(Information shown Opens)
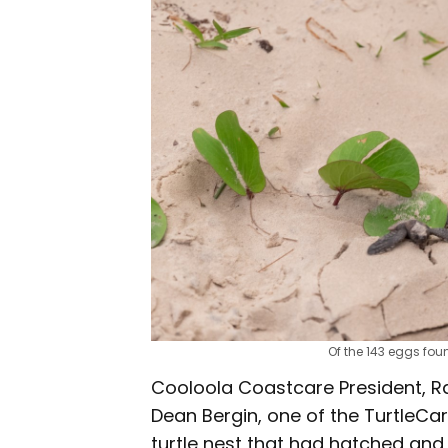
Of the 143 eggs foun
Cooloola Coastcare President, R
Dean Bergin, one of the TurtleCar
turtle nest that had hatched and 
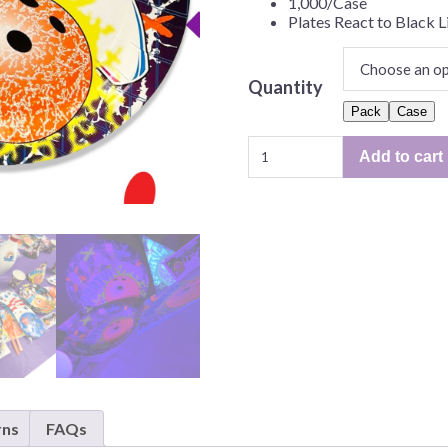
1,000/Case
Before Chirstmas
Ocean Celebration
Plates React to Black L
Outer Space
Party Animals
Quantity
Hedgehog
Pirate Treasure
Pack
Case
Cosmic
Race Car
Add to cart
Glow
Squarepants
Retro Roller Skate
Bowling
Shark Party
9"
Plate
 Brothers
Snowflake
–
ant Ninja Turtles
Soccer
50/Pack
or
Softball
1,000/Case
Sports
quantity
Unicorn
rns
FAQs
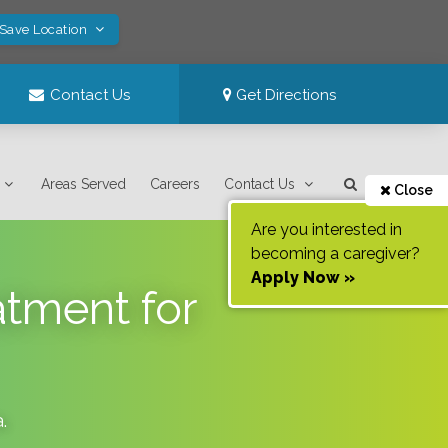
 Save Location
Contact Us
Get Directions
Areas Served
Careers
Contact Us
Close
Are you interested in
becoming a caregiver?
Apply Now »
tment for
a
.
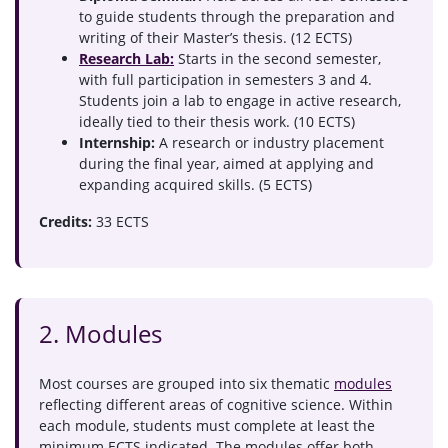
to guide students through the preparation and
writing of their Master’s thesis. (12 ECTS)
Research Lab:
Starts in the second semester,
with full participation in semesters 3 and 4.
Students join a lab to engage in active research,
ideally tied to their thesis work. (10 ECTS)
Internship:
A research or industry placement
during the final year, aimed at applying and
expanding acquired skills. (5 ECTS)
Credits:
33 ECTS
2. Modules
Most courses are grouped into six thematic
modules
reflecting different areas of cognitive science. Within
each module, students must complete at least the
minimum ECTS indicated. The modules offer both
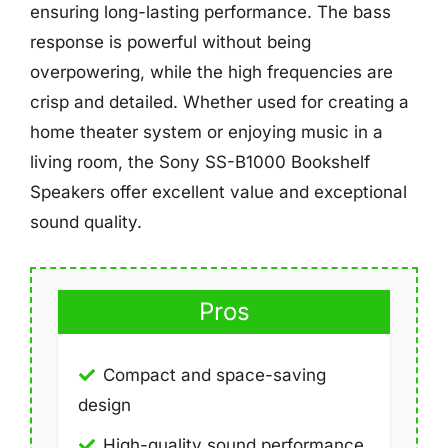
ensuring long-lasting performance. The bass
response is powerful without being
overpowering, while the high frequencies are
crisp and detailed. Whether used for creating a
home theater system or enjoying music in a
living room, the Sony SS-B1000 Bookshelf
Speakers offer excellent value and exceptional
sound quality.
Pros
Compact and space-saving
design
High-quality sound performance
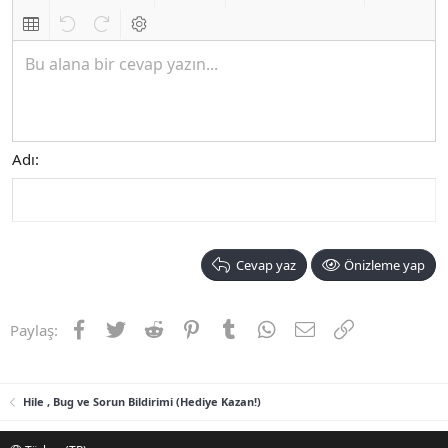
Biçimlendirmeyi kaldır
Kalın
Yatık
Altını çiz
Metin rengi
Font boyutu
Link ekle
Resim ekle
İfadeler
Ekle
Hizalama
List
Insert table
Geri al
ileri al
BB kodunu değiştir
Bu alana bir cevap yazın...
Adı
Cevap yaz
Önizleme yap
Facebook
Twitter
Reddit
Pinterest
Tumblr
WhatsApp
E-posta
Link
Paylaş:
Hile , Bug ve Sorun Bildirimi (Hediye Kazan!)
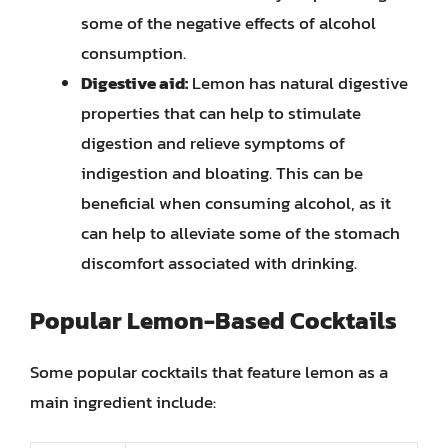
some of the negative effects of alcohol
consumption.
Digestive aid:
Lemon has natural digestive
properties that can help to stimulate
digestion and relieve symptoms of
indigestion and bloating. This can be
beneficial when consuming alcohol, as it
can help to alleviate some of the stomach
discomfort associated with drinking.
Popular Lemon-Based Cocktails
Some popular cocktails that feature lemon as a
main ingredient include:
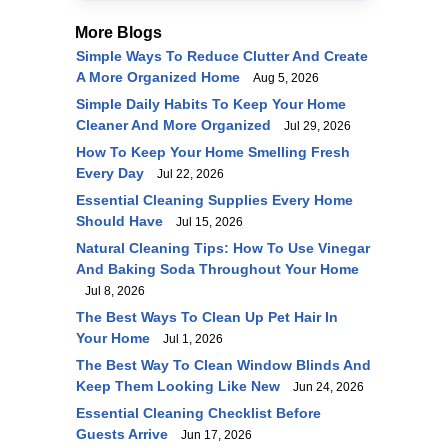
More Blogs
Simple Ways To Reduce Clutter And Create
A More Organized Home
Aug 5, 2026
Simple Daily Habits To Keep Your Home
Cleaner And More Organized
Jul 29, 2026
How To Keep Your Home Smelling Fresh
Every Day
Jul 22, 2026
Essential Cleaning Supplies Every Home
Should Have
Jul 15, 2026
Natural Cleaning Tips: How To Use Vinegar
And Baking Soda Throughout Your Home
Jul 8, 2026
The Best Ways To Clean Up Pet Hair In
Your Home
Jul 1, 2026
The Best Way To Clean Window Blinds And
Keep Them Looking Like New
Jun 24, 2026
Essential Cleaning Checklist Before
Guests Arrive
Jun 17, 2026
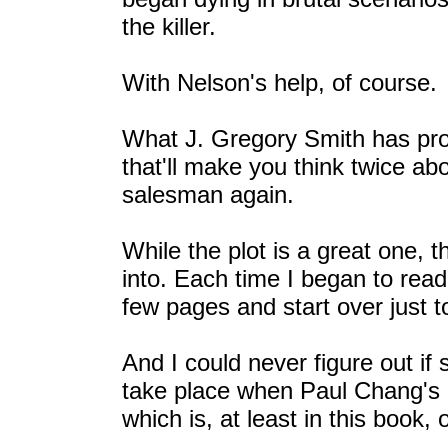
the killer.
With Nelson's help, of course.
What J. Gregory Smith has produ
that'll make you think twice abo
salesman again.
While the plot is a great one, th
into. Each time I began to read
few pages and start over just t
And I could never figure out i
take place when Paul Chang's 
which is, at least in this book, 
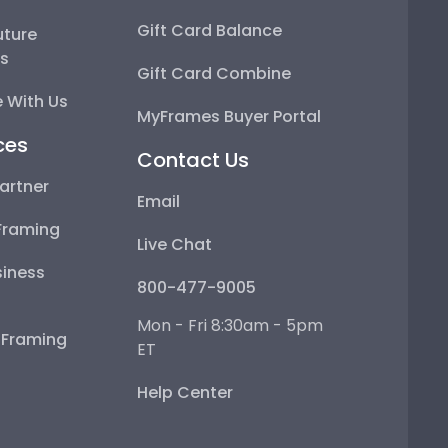
Gift Card Balance
uture
ps
Gift Card Combine
 With Us
MyFrames Buyer Portal
ces
Contact Us
artner
Email
Framing
Live Chat
iness
800-477-9005
Mon - Fri 8:30am - 5pm
e Framing
ET
Help Center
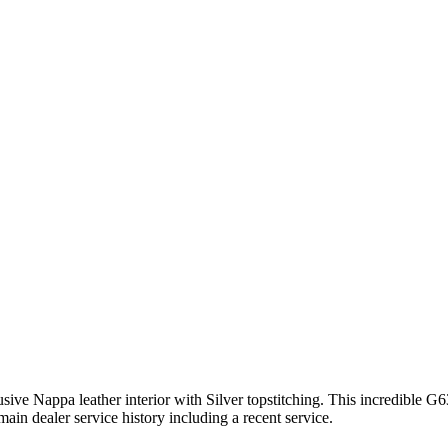
e Nappa leather interior with Silver topstitching. This incredible G6
n dealer service history including a recent service.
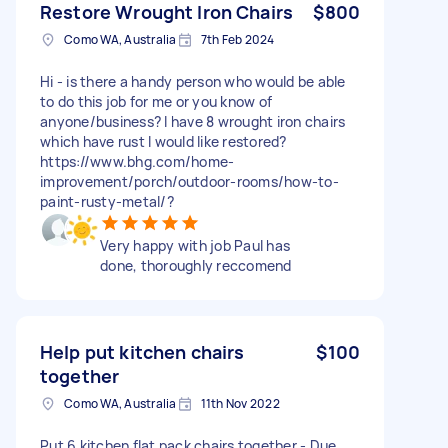
Restore Wrought Iron Chairs
$800
Como WA, Australia
7th Feb 2024
Hi - is there a handy person who would be able
to do this job for me or you know of
anyone/business? I have 8 wrought iron chairs
which have rust I would like restored?
https://www.bhg.com/home-
improvement/porch/outdoor-rooms/how-to-
paint-rusty-metal/?
Very happy with job Paul has
done, thoroughly reccomend
Help put kitchen chairs
$100
together
Como WA, Australia
11th Nov 2022
Put 6 kitchen flat pack chairs together - Due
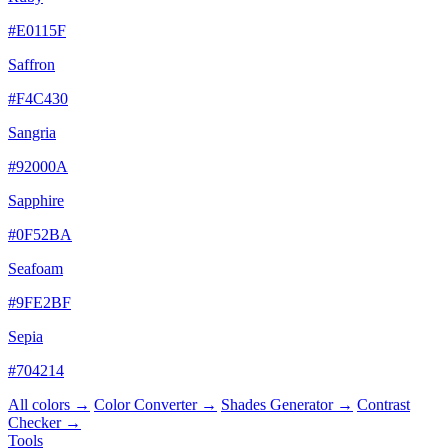
#E0115F
Saffron
#F4C430
Sangria
#92000A
Sapphire
#0F52BA
Seafoam
#9FE2BF
Sepia
#704214
All colors →
Color Converter →
Shades Generator →
Contrast
Checker →
Tools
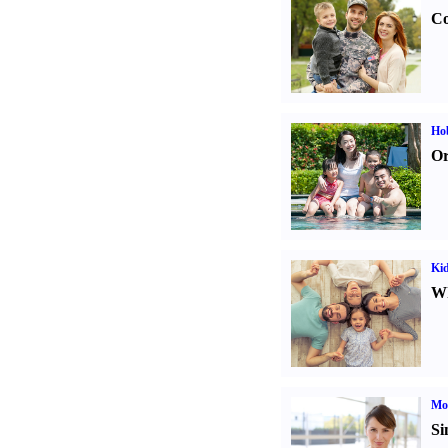
Co
Hob
Or
Kid
Wh
Mo
Si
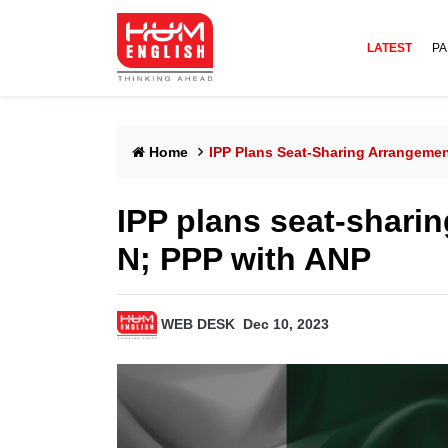
LATEST
PA
Home
IPP Plans Seat-Sharing Arrangeme
IPP plans seat-shari
N; PPP with ANP
WEB DESK
Dec 10, 2023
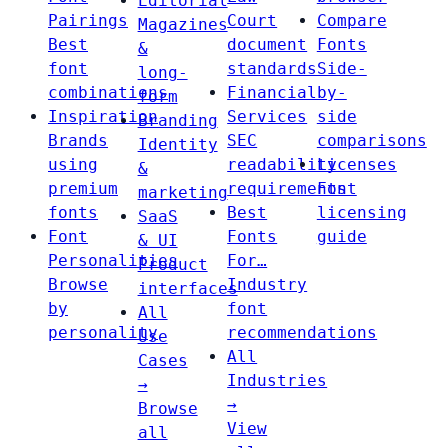
Editorial
Pairings
Court
Compare
Magazines
Best
document
Fonts
&
font
standards
Side-
long-
combinations
Financial
by-
form
Inspiration
Services
side
Branding
Brands
SEC
comparisons
Identity
using
readability
Licenses
&
premium
requirements
Font
marketing
fonts
Best
licensing
SaaS
Font
Fonts
guide
& UI
Personalities
For…
Product
Browse
Industry
interfaces
by
font
All
personality
recommendations
Use
All
Cases
Industries
→
→
Browse
View
all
(Information shown Closes)
Problem
Whatever the records hold apart from pictures should be repeated exactly.

Written solution
Of the 143 eggs foun
Cooloola Coastcare President, R
Dean Bergin, one of the TurtleCar
turtle nest that had hatched and 
1,000/Case
Before Chirstmas
Ocean Celebration
Plates React to Black L
Outer Space
Party Animals
Quantity
Hedgehog
Pirate Treasure
Pack
Case
Cosmic
Race Car
Add to cart
Glow
Squarepants
Retro Roller Skate
Bowling
Shark Party
9"
Plate
 Brothers
Snowflake
–
ant Ninja Turtles
Soccer
50/Pack
or
Softball
1,000/Case
Sports
quantity
Unicorn
rns
FAQs
 Save Location
Contact Us
Get Directions
Areas Served
Careers
Contact Us
Close
Are you interested in
becoming a caregiver?
Apply Now »
tment for
a
.
to guide students through the preparation and
writing of their Master’s thesis. (12 ECTS)
Research Lab:
Starts in the second semester,
with full participation in semesters 3 and 4.
Students join a lab to engage in active research,
ideally tied to their thesis work. (10 ECTS)
Internship:
A research or industry placement
during the final year, aimed at applying and
expanding acquired skills. (5 ECTS)
Credits:
33 ECTS
2. Modules
Most courses are grouped into six thematic
modules
reflecting different areas of cognitive science. Within
each module, students must complete at least the
minimum ECTS indicated. The modules offer both
ensuring long-lasting performance. The bass
response is powerful without being
overpowering, while the high frequencies are
crisp and detailed. Whether used for creating a
home theater system or enjoying music in a
living room, the Sony SS-B1000 Bookshelf
Speakers offer excellent value and exceptional
sound quality.
Pros
Compact and space-saving
design
High-quality sound performance
Biçimlendirmeyi kaldır
Kalın
Yatık
Altını çiz
Metin rengi
Font boyutu
Link ekle
Resim ekle
İfadeler
Ekle
Hizalama
List
Insert table
Geri al
ileri al
BB kodunu değiştir
Bu alana bir cevap yazın...
Adı
Cevap yaz
Önizleme yap
Facebook
Twitter
Reddit
Pinterest
Tumblr
WhatsApp
E-posta
Link
Paylaş:
Hile , Bug ve Sorun Bildirimi (Hediye Kazan!)
some of the negative effects of alcohol
consumption.
Digestive aid:
Lemon has natural digestive
properties that can help to stimulate
digestion and relieve symptoms of
indigestion and bloating. This can be
beneficial when consuming alcohol, as it
can help to alleviate some of the stomach
discomfort associated with drinking.
Popular Lemon-Based Cocktails
Some popular cocktails that feature lemon as a
main ingredient include:
More Blogs
Simple Ways To Reduce Clutter And Create
A More Organized Home
Aug 5, 2026
Simple Daily Habits To Keep Your Home
Cleaner And More Organized
Jul 29, 2026
How To Keep Your Home Smelling Fresh
Every Day
Jul 22, 2026
Essential Cleaning Supplies Every Home
Should Have
Jul 15, 2026
Natural Cleaning Tips: How To Use Vinegar
And Baking Soda Throughout Your Home
Jul 8, 2026
The Best Ways To Clean Up Pet Hair In
Your Home
Jul 1, 2026
The Best Way To Clean Window Blinds And
Keep Them Looking Like New
Jun 24, 2026
Essential Cleaning Checklist Before
Guests Arrive
Jun 17, 2026
the killer.
With Nelson's help, of course.
What J. Gregory Smith has produ
that'll make you think twice abo
salesman again.
While the plot is a great one, th
into. Each time I began to read
few pages and start over just t
And I could never figure out i
take place when Paul Chang's 
which is, at least in this book, 
Gift Card Balance
uture
ps
Gift Card Combine
 With Us
MyFrames Buyer Portal
ces
Contact Us
artner
Email
Framing
Live Chat
iness
800-477-9005
Mon - Fri 8:30am - 5pm
e Framing
ET
Help Center
e Nappa leather interior with Silver topstitching. This incredible G6
n dealer service history including a recent service.
Restore Wrought Iron Chairs
$800
Como WA, Australia
7th Feb 2024
Hi - is there a handy person who would be able
to do this job for me or you know of
anyone/business? I have 8 wrought iron chairs
which have rust I would like restored?
https://www.bhg.com/home-
improvement/porch/outdoor-rooms/how-to-
paint-rusty-metal/?
Very happy with job Paul has
done, thoroughly reccomend
Help put kitchen chairs
$100
together
Como WA, Australia
11th Nov 2022
Put 6 kitchen flat pack chairs together - Due
#E0115F
Saffron
#F4C430
Sangria
#92000A
Sapphire
#0F52BA
Seafoam
#9FE2BF
Sepia
#704214
All colors →
Color Converter →
Shades Generator →
Contrast
Checker →
Tools
Co
Hob
Or
Kid
Wh
Mo
Si
LATEST
PA
Home
IPP Plans Seat-Sharing Arrangeme
IPP plans seat-shari
N; PPP with ANP
WEB DESK
Dec 10, 2023
Editorial
Pairings
Court
Compare
Magazines
Best
document
Fonts
&
font
standards
Side-
long-
combinations
Financial
by-
form
Inspiration
Services
side
Branding
Brands
SEC
comparisons
Identity
using
readability
Licenses
&
premium
requirements
Font
marketing
fonts
Best
licensing
SaaS
Font
Fonts
guide
& UI
Personalities
For…
Product
Browse
Industry
interfaces
by
font
All
personality
recommendations
Use
All
Cases
Industries
→
→
Browse
View
all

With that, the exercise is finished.